This line of thought is getting pretty damn ridiculous. It comes up every few months. Some blowhard spouts out off abut how the Mountain West is more deserving of a BCS bid than the Big East and/or the ACC. Usually that person has a novel approach to the issue, they don't just regurgitate information provided for them by Arent Fox, the firm hired by the Mountain West to lobby congress for their BCS inclusion. The latter is the path taken by Andy Staples of SI.com. In most circumstances I like Andy Staples, he is good writer, has good knowledge and occasionally makes a good and/or novel point about a given topic. But he is not even close in his stance on this.
The Mountain West is a good conference. But I don't think it merits BCS status because the bottom of the conference skews from average to very, very bad. The drop off between the top three schools of BYU, Utah and TCU and the rest of the conference is monumental. To argue that the Mountain West is better than the Big East is just wrong. The numbers bear that out as well. If you go back and look at the schedules for the teams in both conferences and compare the records for all schools against teams from BCS conferences the Big East is much, much better. The Big East has gone 42-34 the Mountain West has gone 30-35. Six of the eight teams in the Big East have .500 or better records against BCS competition over the last four years. The only schools that don't aren't Syracuse, not very surprising, and UC, very surprising. In the Mountain West only BYU, Utah and TCU have winning records. That is not a shock, I think that those three programs are among the best in the country and are BCS quality without a shadow of doubt in my mind. However the rest of the conference is laughably bad. Through the last four years Air Force, Colorado State, New Mexico, San Diego State, UNLV and Wyoming have posted a combined 9-25 record against BCS conference schools. Only UNLV has managed to win two regular season games against BCS teams in the same season, they did it in 2008. The teams they beat that year? 5-7 Arizona State and 2-10 Iowa State. Of the other six Mountain West schools, none of them have won more than two games against BCS opponents in the last four years. On the field from the top to bottom the Mountain West is not a BCS caliber conference. Doc Saturday has a handy graph drawn up by the people at Arent Fox.
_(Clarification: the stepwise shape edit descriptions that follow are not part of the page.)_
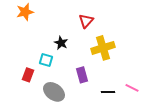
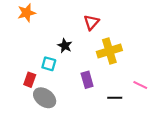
pink line: (132, 88) -> (140, 85), moved
gray ellipse: (54, 92) -> (45, 98), moved

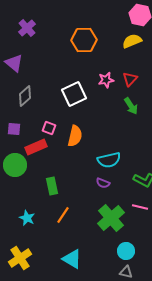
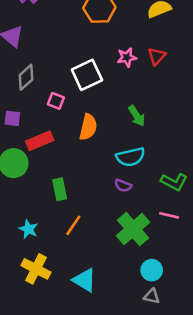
green arrow: (131, 106) -> (137, 116), moved
pink square: (49, 128) -> (56, 101), moved
yellow cross: (20, 258) -> (36, 269), moved, turned -30

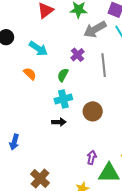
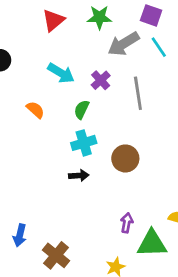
cyan arrow: (38, 49) -> (61, 73), moved
blue arrow: (14, 142) -> (20, 235), moved

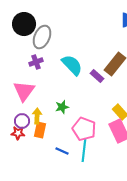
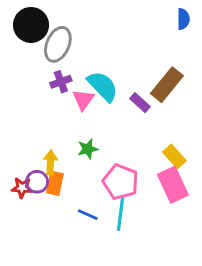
purple cross: (36, 62) -> (61, 82), moved
pink triangle: (24, 91) -> (83, 100), moved, size x0.7
purple circle: (22, 121) -> (37, 182), moved

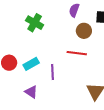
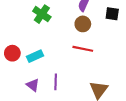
brown circle: (84, 31) -> (83, 24), moved
purple line: (52, 72) -> (56, 82), moved

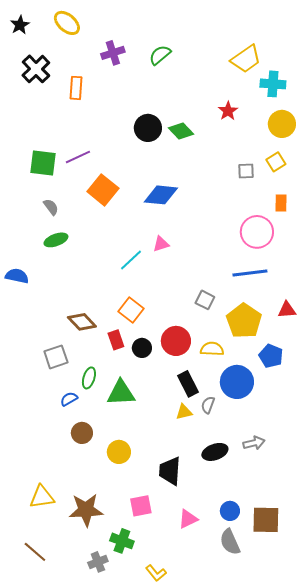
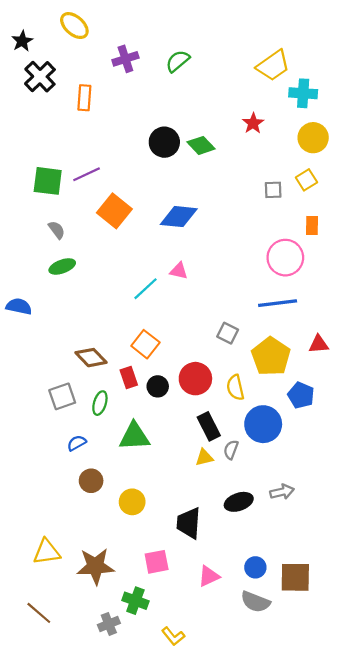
black star: (20, 25) -> (22, 41), moved
pink triangle: (161, 244) -> (179, 271), turned 30
yellow semicircle: (212, 349) -> (235, 387), turned -105
green ellipse: (89, 378) -> (100, 403), moved
gray semicircle: (230, 542) -> (255, 602), turned -44

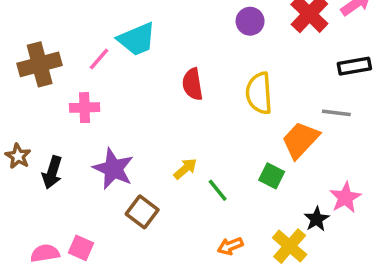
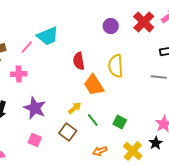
orange trapezoid: (300, 140) -> (94, 85), moved, turned -75
green square: (272, 176) -> (120, 122), moved
brown square: (142, 212) -> (68, 132), moved
black star: (317, 219) -> (156, 143), moved
pink square: (81, 248) -> (35, 140), moved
Lets take a look at some of these graphs. For the most part the rankings one is fine. It is just the final rankings of the highest rated team in each conference. As you can expect from a paid lobbyist it is misleading. The real graph should be the average ranking of all member schools by the BCS computers, because that is, you know, one of the actual criteria of the BCS standards for conference admission.
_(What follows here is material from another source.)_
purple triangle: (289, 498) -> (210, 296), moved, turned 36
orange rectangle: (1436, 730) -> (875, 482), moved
2. The conference must finish among the top six in a listing of the average computer rankings of every conference's full roster of teams at the end of each regular season.
But because the Mountain West gets slaughtered in the computer rankings every year it was omitted (see the table in article linked above). It is important to mention that argument that the Mountain West and their lobbyists are making isn't really based on the actual criteria that the BCS has for being granted Automatic Qualifying status. But they hired a group of Washington lobbyists who have peddled bullshit for most of their lives. So no real shock that they omitted any facts that paint their client in an unfavorable light.
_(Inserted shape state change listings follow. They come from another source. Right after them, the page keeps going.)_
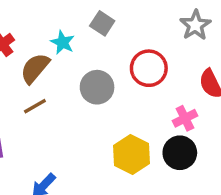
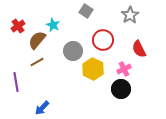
gray square: (102, 23) -> (86, 11), moved
yellow hexagon: (132, 154) -> (93, 69), moved

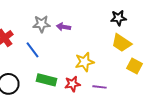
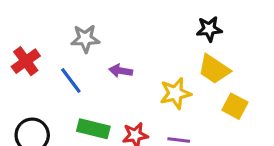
purple arrow: (63, 27) -> (121, 71), moved
yellow star: (84, 62) -> (175, 93), moved

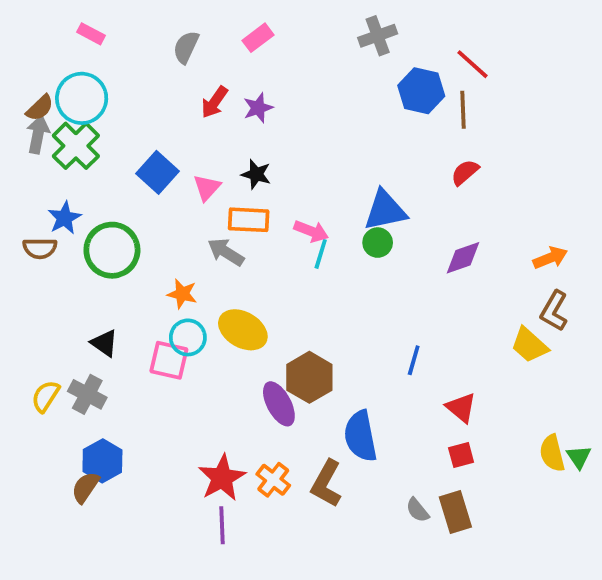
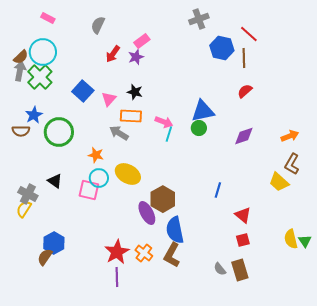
pink rectangle: (258, 38) -> (142, 41), moved
gray cross: (87, 394) -> (28, 194), moved
blue semicircle: (361, 436) -> (175, 230), moved

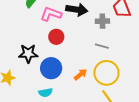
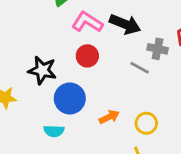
gray line: (102, 46) -> (140, 68), moved
yellow circle: (106, 73) -> (146, 123), size x0.6

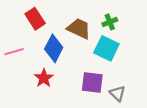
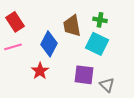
red rectangle: (35, 19) -> (15, 22), moved
green cross: (110, 22) -> (100, 20), turned 32
brown trapezoid: (79, 29) -> (72, 26), turned -125

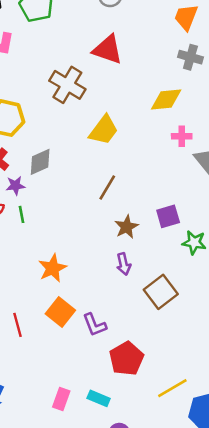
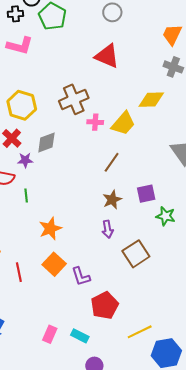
brown cross: (67, 85) -> (74, 99), moved, turned 32
yellow trapezoid: (104, 130) -> (123, 123), moved
pink cross: (182, 136) -> (95, 122), moved
brown line: (107, 187) -> (112, 162), moved
green line: (21, 214) -> (26, 195), moved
Lastly the TV ratings are a bit of a farce. For the most part when a Mountain West and/or WAC team for the sake of their graphical argument gets a draw to a BCS game they are matched with a proven, established, giant program Georgia, Oklahoma, Alabama ect.. The only time that hasn't happened was the first BCS buster, Utah in 2004 which drew Pitt for the Fiesta Bowl and had a 7.4 rating. In 2006 Boise State drew Oklahoma and had a 8.4 rating. In 2007 Hawaii drew Georgia and had a 7.9 rating. In 2008 Utah drew Alabama in the Sugar Bowl and had a 7.8 rating. Last year was the only year when the WAC or Mountain West did not draw and major school that was a proven television draw and they got an 8.2. In the period defined by the graph the only time a Big East school has been partnered with a proven television draw was the 2008 when West Virginia drew Oklahoma 7.4 rating and the 2010 Sugar Bowl when UC drew Florida in a game that had a 9.7 rating. The assertion that the Mountain West, or any other BCS busting school are better TV draws isn't quite right. You can sight slightly higher ratings if you acknowledge that those schools have had favorable opponents from a television ratings perspective.
So Andy Staples, don't be a shill and say that the Mountain West and Western Athletic Conference deserve a BCS spot over the Big East using the talking points that are coming directly from the Mountain West's lobbyists in Washington. It looks really bad when a month previously you outlined the criteria for inclusion to the BCS and how neither conference meets them. So don't use information recycled from lobbyists, and defiantly don't do that when the information provided from said lobbyists has nothing to do with the actual criteria outlined by the BCS itself. You're better than that.